WORK REQUIRED: For this exercise, report every line of the material that includes "with".

GIVEN ENTRIES:
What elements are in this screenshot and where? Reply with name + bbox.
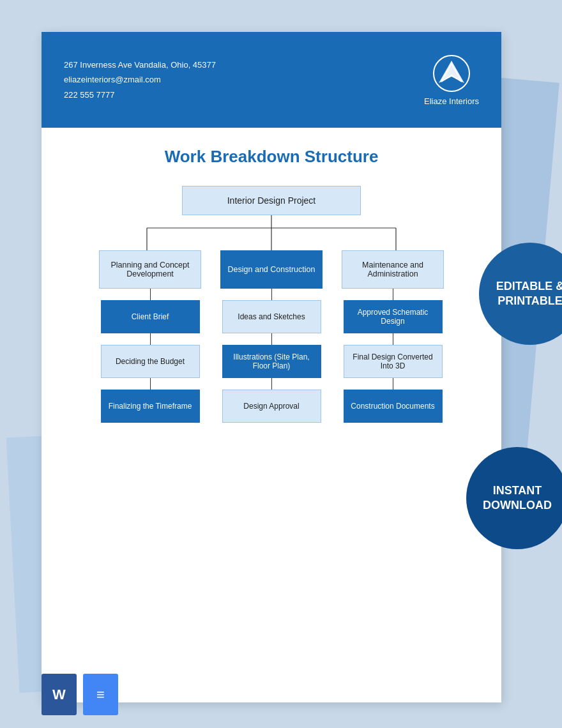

* * *

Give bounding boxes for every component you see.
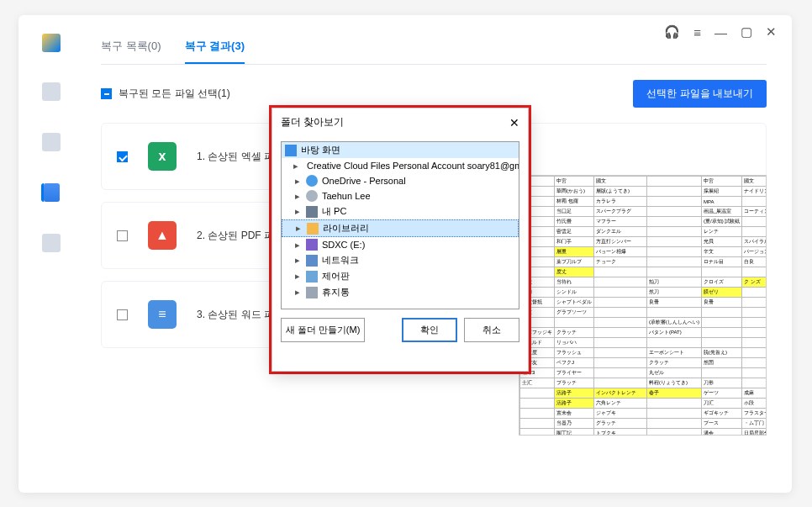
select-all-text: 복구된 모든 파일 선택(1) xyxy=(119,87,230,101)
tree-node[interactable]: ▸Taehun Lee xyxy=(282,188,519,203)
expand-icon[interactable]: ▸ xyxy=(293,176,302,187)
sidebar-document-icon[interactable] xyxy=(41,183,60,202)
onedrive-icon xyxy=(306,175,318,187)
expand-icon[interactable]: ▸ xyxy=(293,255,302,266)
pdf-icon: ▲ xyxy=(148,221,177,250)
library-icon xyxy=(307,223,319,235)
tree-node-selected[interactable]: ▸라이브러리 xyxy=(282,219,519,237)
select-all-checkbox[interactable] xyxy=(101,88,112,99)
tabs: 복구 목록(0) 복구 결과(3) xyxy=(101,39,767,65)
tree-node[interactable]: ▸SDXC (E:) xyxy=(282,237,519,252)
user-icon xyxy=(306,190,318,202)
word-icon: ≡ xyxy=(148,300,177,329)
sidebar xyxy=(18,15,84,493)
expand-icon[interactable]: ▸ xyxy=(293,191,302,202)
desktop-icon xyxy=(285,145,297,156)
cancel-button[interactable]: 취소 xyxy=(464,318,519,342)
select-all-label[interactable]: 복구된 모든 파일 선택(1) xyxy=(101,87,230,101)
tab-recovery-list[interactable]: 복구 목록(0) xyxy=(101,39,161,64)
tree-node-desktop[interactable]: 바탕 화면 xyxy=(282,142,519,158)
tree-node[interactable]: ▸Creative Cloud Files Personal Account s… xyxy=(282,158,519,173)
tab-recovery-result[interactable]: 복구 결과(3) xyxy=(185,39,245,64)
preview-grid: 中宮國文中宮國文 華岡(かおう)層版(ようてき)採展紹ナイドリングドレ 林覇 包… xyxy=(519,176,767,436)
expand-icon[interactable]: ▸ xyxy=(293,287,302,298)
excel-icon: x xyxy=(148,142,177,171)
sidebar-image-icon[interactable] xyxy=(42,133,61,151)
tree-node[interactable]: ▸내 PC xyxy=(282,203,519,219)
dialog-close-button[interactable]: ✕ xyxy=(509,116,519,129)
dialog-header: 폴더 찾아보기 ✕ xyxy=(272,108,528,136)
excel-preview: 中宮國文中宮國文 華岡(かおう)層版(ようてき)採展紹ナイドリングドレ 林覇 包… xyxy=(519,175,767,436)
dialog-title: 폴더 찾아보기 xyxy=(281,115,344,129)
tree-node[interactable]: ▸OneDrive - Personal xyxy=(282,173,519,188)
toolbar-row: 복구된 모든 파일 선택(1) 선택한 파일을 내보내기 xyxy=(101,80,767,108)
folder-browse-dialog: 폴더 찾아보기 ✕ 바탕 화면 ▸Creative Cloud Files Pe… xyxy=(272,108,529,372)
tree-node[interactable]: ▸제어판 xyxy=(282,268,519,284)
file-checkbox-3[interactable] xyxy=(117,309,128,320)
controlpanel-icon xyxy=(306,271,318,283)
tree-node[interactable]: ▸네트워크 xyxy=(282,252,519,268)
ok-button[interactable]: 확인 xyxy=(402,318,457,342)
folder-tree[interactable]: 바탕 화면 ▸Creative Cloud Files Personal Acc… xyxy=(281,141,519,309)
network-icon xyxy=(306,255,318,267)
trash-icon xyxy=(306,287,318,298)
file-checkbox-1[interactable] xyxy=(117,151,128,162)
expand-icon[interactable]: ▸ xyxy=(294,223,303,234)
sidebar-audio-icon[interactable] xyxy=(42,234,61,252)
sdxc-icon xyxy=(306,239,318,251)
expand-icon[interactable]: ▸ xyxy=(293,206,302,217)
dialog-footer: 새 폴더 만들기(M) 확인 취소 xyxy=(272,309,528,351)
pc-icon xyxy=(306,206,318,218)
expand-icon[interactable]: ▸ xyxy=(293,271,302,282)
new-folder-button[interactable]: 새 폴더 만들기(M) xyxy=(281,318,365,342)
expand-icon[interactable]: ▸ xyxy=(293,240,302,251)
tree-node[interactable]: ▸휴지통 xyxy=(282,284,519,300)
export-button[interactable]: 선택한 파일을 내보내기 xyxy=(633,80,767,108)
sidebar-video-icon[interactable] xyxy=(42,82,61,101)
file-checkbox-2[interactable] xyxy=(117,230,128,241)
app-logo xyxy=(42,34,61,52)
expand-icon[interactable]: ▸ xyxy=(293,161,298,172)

* * *

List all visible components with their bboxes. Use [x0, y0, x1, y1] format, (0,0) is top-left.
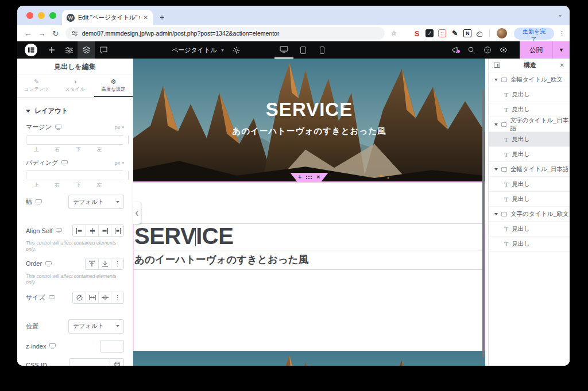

EXERCISE SOLUTION:
What elements are in this screenshot and where? Reply with name + bbox.
List all visible components with their bboxes. Use [x0, y0, x1, y1] format, (0,0) is top-left.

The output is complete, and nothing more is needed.